Happy Belated Second Blogaversary!
I realised this week while looking back through some of my previous posts on here, that I missed my second blogaversary! With all the crazy that's been going on the last few months especially, I guess it was understandable for it to slip my mind. I know I've not been very good at posting regularly for the majority of this year, and I actually can't remember the last time I did post before lockdown.
I just checked back and I fell off posting in November last year and didn't post again until April this year. The post titled 'First Post of 2020', posted in early April was originally written in January and there is a post in my drafts folder that I also wrote in January. Over the last few months with lockdown and working with my therapist I've felt that I've been in a better place mentally and so have been able to post more recently.

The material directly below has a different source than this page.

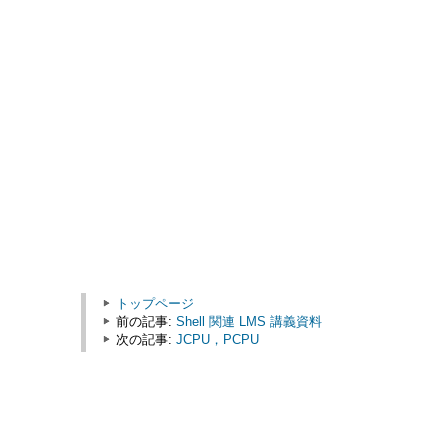
トップページ
前の記事:
Shell 関連 LMS 講義資料
次の記事:
JCPU，PCPU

Last year was a different kind of crazy for me with me taking another major mental health dip, leading me to put myself on the waiting list for more CBT (Cognitive Behavioural Therapy) and asking to be put on antidepressants again as well. But with a lot of time over the last few months to think about things as well as write in my journal, I feel I am making a lot of progress in a short space of time. It's helping with no usual daily distractions of going to work because when I'm at work I have to pretend a lot that I'm ok and I get in the habit of pushing thoughts and feelings down or to one side and I never or rarely end up dealing with them. But in lockdown, I've been able to explore my past, my behaviours and negative habits and then work through things and recently I've been working with a therapist to help me make sense of a few things which has been a great help to me.

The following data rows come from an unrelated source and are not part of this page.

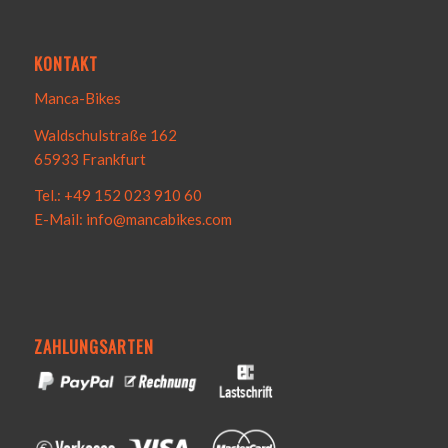
KONTAKT
Manca-Bikes
Waldschulstraße 162
65933 Frankfurt
Tel.: +49 152 023 910 60
E-Mail: info@mancabikes.com
ZAHLUNGSARTEN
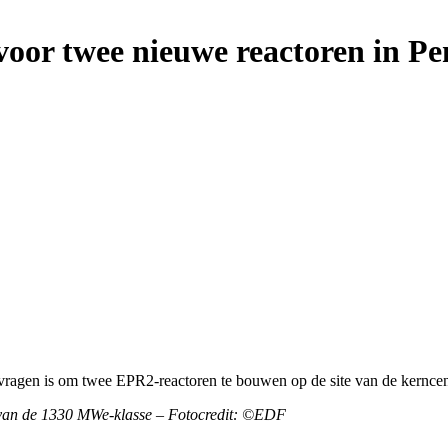
oor twee nieuwe reactoren in Pe
ragen is om twee EPR2-reactoren te bouwen op de site van de kerncen
n van de 1330 MWe-klasse – Fotocredit: ©EDF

I've been using some of the lockdown time to brainstorm a few things to write about on here and I think that due to me working on my mental health, that I've felt more awake as it were and I'm able to put my head above the water a bit more than I could a few months ago so my inspiration and drive as starting to come back. Which I'm very grateful for.
I've no word as of yet about when my company's stores and specifically the store I work in will reopen, we've certain protective measures to put in place before we can reopen, but I'm guessing maybe mid-June at the earliest. The stores will be opened in stages and maybe with shorter hours, to begin with as well. I'm on the email list for my local police to be kept informed with local things and in the most recent one, it says that the government is to reassess the temporary closure of places of worship at the earliest in July.

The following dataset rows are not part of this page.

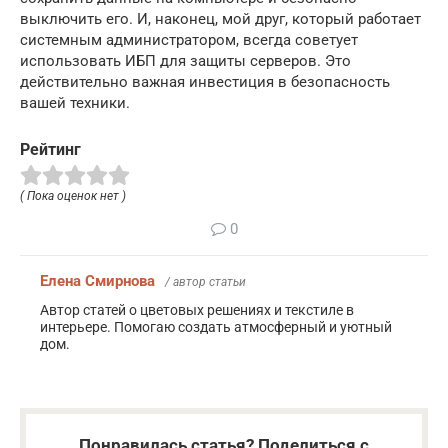
выключить его. И, наконец, мой друг, который работает
системным администратором, всегда советует
использовать ИБП для защиты серверов. Это
действительно важная инвестиция в безопасность
вашей техники.
Рейтинг
( Пока оценок нет )
0
Елена Смирнова
/ автор статьи
Автор статей о цветовых решениях и текстиле в
интерьере. Помогаю создать атмосферный и уютный
дом.
Понравилась статья? Поделиться с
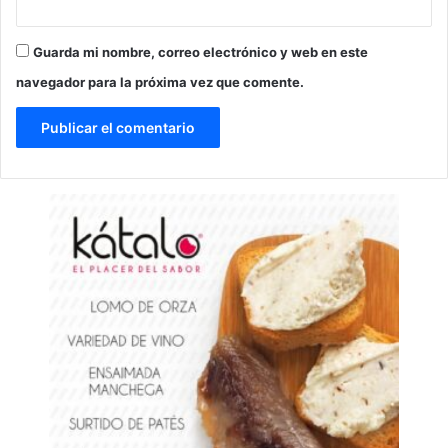
Guarda mi nombre, correo electrónico y web en este
navegador para la próxima vez que comente.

I'm really missing seeing and speaking to my mum, work colleagues, friends and church family. I didn't get to see mum on mothers day in March or my birthday which was in early April, which I found very difficult. We Skyped but it just wasn't the same, I wanted to hug her, hopefully, I can visit her and hug her again soon. The most difficult part of this for me has been the isolation, from going from speaking to dozens of people daily to speaking to a handful over a week if I'm fortunate enough has been really hard.
This blog post has really taken a different turn from what I thought it was going to be when I sat down to write it, sometimes the posts write themselves without any or much instruction from me as it were. Sometimes I know exactly what points I'm going to cover when I sit down to write and others, like today, I have a starting point and just sit down to write and sometimes I end up talking about something different than I thought I was going to. But its all good! I write whatever I need to write, that's one thing that made me start this blog in 2018, to write more finished pieces about my life and mental health journey along with whatever else I wanted to write about.
I'm going to continue to post when I'm able to but hopefully, this round of CBT will help me get to where I want to be to live the life I want to live, where I'm not vanishing for months at a time from writing blog posts as I know it helps me when I write them and therefore I hope it helps some of you who read them.